木暮 僕から連絡をした方もたくさんいますし、いろいろな方が連絡をくださって、期待をしてもらっていると感じる声をいただきました。フットサル界だけでなくサッカー界でも、身近で応援をしてくれていた方々は喜んでくれたと思います。僕自身、代表監督になりたいということは常々発信をしてきたので、周囲も驚きというよりも「やっとそのタイミングがきた」という反応が多かったのではないかと感じています。

―――フットサル日本代表の監督は目標の場所のひとつであったと。

木暮 そうですね。多くの選手が結果を出して代表に入るという目標を持つように、指導者という立場になってからも「しっかりとクラブで結果を出して、ステップアップした先が日本代表である」というマインドは変わらずにありました。望めばたどり着ける場所ではありませんが、目標に向かって仕事をしていくというのは選手の時と変わりません。

―――選手時代から引退後は監督として指導に携わる目標だったのでしょうか?

木暮 僕がフットサルを始めたころはフットサル専門の指導者の数が少なく、自分たちが選手としてブラジルに行って勉強するような環境でした。スペインに移籍をしてプロの監督たちと関わる中で、日本が強くなったり、育成の面で変化をしたりするためには、いい指導者が必要だと感じました。いち選手としては監督の要求するものを理解する立場であることが当然ですが、現役時代の晩年は「日本のフットサルを強くする」「日本のフットサルを確立する」という視点に立ち、自分が経験してきたことを形にするにはできることが限られている、と感じていました。それが引退した理由でもあります。十数年にわたり蓄積してきたものを表現するには立場を変えなくてはならない、と。もしかしたら晩年は、ピッチ外では指導者目線でフットサルを見たり、考えたりしていたのかもしれません。指導者の道に進むことは、自然な流れだったと思います。

―――代表監督の打診があったときはどういった気持ちでしたか?

木暮 引退して、FリーグU23選抜の監督として指導者の道に足を踏み入れた日から、いつそういう日がきてもいいように学んで、実践をして、準備をしてきたので、「うれしい」や「目標が叶った」よりも「ここからが本当のスタートだ」という気持ちでした。日本代表がどういうものか十分に理解しているつもりなので、やるべきことをしっかり進めていくという気持ちが上回ったのだと思います。

©JFA

―――これまで日本代表のコーチを務めていましたが、コーチの立場と監督の立場では選手に対するアプローチはどのように変化しますか?

木暮 コーチというのは監督のモデルや考え方をしっかりと理解して、必要があればそれを基に選手と話をしたり、質問に答えたりします。

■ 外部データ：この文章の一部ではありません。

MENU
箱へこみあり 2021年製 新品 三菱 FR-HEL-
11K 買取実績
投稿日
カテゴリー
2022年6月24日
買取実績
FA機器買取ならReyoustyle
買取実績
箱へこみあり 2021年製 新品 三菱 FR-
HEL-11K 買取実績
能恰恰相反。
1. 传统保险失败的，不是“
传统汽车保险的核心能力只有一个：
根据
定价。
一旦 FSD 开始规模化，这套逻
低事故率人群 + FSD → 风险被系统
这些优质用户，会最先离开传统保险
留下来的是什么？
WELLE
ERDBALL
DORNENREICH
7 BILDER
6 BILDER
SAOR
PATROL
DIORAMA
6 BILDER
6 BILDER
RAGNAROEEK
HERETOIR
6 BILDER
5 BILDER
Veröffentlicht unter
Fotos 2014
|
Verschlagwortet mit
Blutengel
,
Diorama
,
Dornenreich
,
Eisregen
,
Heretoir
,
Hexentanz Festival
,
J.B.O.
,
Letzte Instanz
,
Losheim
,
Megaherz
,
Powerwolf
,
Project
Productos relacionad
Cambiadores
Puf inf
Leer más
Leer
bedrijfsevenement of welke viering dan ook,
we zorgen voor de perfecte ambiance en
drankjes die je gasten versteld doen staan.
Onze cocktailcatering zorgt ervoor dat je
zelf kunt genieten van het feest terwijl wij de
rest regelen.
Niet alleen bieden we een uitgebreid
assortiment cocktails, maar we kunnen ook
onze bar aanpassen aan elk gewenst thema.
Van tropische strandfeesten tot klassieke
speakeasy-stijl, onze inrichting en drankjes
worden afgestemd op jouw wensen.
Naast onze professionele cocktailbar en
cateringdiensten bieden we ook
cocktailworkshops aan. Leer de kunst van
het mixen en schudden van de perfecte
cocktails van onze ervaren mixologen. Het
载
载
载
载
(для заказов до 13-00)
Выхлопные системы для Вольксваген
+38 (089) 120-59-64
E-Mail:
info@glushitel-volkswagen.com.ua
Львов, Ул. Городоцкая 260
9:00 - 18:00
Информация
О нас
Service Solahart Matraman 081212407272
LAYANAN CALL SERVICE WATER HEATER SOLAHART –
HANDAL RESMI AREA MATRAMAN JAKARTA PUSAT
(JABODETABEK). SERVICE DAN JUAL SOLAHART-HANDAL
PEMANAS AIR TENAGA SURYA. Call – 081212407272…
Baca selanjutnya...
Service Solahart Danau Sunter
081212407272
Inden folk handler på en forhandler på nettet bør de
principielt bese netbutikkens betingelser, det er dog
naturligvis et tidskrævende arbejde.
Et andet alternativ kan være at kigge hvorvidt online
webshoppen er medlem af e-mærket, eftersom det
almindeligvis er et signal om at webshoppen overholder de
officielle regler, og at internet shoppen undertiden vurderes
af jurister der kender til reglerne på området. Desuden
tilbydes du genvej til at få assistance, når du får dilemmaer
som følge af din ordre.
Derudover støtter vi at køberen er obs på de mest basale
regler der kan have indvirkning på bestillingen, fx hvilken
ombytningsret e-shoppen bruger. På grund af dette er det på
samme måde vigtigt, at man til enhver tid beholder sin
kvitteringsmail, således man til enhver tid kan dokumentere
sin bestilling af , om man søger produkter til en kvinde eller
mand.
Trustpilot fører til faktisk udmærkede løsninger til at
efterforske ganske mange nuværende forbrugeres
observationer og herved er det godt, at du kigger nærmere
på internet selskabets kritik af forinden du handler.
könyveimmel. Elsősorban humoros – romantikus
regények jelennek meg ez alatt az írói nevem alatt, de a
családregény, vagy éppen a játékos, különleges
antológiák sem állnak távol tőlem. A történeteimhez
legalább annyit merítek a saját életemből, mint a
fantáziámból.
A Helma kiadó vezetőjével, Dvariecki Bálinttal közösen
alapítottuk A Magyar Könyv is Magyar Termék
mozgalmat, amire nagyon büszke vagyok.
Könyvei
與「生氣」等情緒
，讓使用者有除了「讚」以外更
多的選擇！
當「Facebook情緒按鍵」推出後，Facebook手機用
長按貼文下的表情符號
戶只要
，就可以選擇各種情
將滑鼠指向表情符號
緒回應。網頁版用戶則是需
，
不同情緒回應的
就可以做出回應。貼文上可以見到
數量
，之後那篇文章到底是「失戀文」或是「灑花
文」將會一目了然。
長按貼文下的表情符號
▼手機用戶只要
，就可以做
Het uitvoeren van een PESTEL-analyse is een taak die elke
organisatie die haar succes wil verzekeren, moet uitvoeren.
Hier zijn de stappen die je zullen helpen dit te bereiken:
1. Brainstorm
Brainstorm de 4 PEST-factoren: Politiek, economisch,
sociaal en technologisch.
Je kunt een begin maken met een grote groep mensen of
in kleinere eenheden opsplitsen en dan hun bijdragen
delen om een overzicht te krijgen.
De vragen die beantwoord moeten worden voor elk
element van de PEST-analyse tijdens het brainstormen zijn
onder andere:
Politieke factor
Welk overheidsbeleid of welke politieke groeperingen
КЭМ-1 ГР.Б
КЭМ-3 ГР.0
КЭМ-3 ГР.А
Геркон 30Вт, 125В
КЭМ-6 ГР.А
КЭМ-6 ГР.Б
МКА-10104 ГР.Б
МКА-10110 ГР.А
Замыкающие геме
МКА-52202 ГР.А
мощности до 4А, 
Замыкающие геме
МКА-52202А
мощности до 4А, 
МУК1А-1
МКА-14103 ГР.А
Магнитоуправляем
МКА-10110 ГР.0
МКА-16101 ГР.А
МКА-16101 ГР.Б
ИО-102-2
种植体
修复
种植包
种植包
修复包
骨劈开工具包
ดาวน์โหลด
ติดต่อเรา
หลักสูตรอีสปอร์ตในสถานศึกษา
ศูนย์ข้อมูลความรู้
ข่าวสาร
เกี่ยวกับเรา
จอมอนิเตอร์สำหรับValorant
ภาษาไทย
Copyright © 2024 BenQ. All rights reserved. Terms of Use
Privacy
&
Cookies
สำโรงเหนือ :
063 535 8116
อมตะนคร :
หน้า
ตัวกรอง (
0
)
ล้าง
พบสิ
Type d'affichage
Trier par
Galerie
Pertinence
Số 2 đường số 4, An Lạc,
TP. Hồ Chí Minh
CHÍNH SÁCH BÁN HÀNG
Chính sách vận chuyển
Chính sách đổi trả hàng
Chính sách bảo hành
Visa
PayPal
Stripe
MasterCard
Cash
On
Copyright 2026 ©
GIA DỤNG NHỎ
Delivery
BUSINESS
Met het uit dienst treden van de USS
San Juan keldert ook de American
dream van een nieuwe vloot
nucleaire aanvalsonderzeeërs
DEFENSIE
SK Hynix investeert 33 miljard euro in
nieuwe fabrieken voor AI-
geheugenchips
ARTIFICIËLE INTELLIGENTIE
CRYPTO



選手と一緒にボールを蹴ることもありますし、トレーニング後の自主トレに関わって相談に乗ることもありました。なので、コーチと監督の役割はまったく異なります。ただ、FリーグU23選抜の監督に就任した時も、シュライカー大阪の監督に就任した時も、現役の時にチームメートだった選手たちと突然監督と選手になることを経験しているので、今回も立場が変わることに関してはまったく心配はありません。

―――監督としてチームを構築し選手を選ぶ立場となったことで、Fリーグなどの視察への変化はいかがでしょうか?

木暮 コーチ時代は監督の「こういう選手を見てほしい」「こういう見方をしてほしい」というオーダーを受けて報告をするパーセンテージが多かったですね。僕自身の主観が必要であれば話はしますが、原則として監督が求める基準に対するフィードバックをしていました。今は自分の中にあるアイデアやコンセプトの上で見るので、同じ選手だとしても見る視点が異なります。

―――以前、木暮監督にとってブルーノ・ガルシア前フットサル日本代表監督は「指導者の父であり師匠である」と伺いました。ブルーノ前監督と過ごした中で印象的なエピソードはありますか?

木暮 どれかひとつというよりも、ミーティングにしても、トレーニングにしても、すべてにおいて学びがありました。選手のころから監督というものを目指していたので、関わったすべての監督のスタイルは覚えていますし、学びにもなっています。ですが、指導者になってからともに過ごしたのはブルーノ前監督だけです。「君が次に監督という立場に戻った時には、ここで見た良いものは使えばいいし、違うと思うものはやめればいい」という話もしてくれていたので、ともに過ごしたすべてが財産だと思っています。ただ、一番多かったのは昔のスペインの話かもしれないですね。僕が選手としてスペインにいた時に彼はクラブの監督だったので、コーチと監督としての会話よりも、お互いにフットサルが好きだからこそ出てくる何気ないフットサルの話がとても印象に残っています。

―――監督就任は報告されましたか?

木暮 はい、連絡をしました。喜んでくれた、と思っています。

―――9月にリトアニアで開催されたフットサルW杯にはコーチとして帯同されましたが、大会を通して感じたことはありますか?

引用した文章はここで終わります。